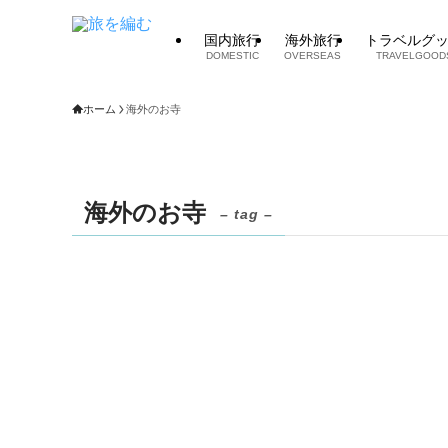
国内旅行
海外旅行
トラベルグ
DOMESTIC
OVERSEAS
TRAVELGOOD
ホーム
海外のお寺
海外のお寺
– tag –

...

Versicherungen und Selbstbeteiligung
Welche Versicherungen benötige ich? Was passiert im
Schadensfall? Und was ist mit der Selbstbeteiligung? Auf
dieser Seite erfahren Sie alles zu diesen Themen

§ **Your objective**: Filter the records above for lines with "Selbstbeteiligung".

§ **Task answer**:
Versicherungen und Selbstbeteiligung
Schadensfall? Und was ist mit der Selbstbeteiligung? Auf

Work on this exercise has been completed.